## Problem details
Pick out each line of the records in which the word "Ukraine" appears.

[Opening Data supplied section]

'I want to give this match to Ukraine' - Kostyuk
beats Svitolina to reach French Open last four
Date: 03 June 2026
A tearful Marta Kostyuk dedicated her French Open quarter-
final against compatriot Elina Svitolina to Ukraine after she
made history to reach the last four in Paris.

[Closing Data supplied section]

## Problem solution
'I want to give this match to Ukraine' - Kostyuk
final against compatriot Elina Svitolina to Ukraine after she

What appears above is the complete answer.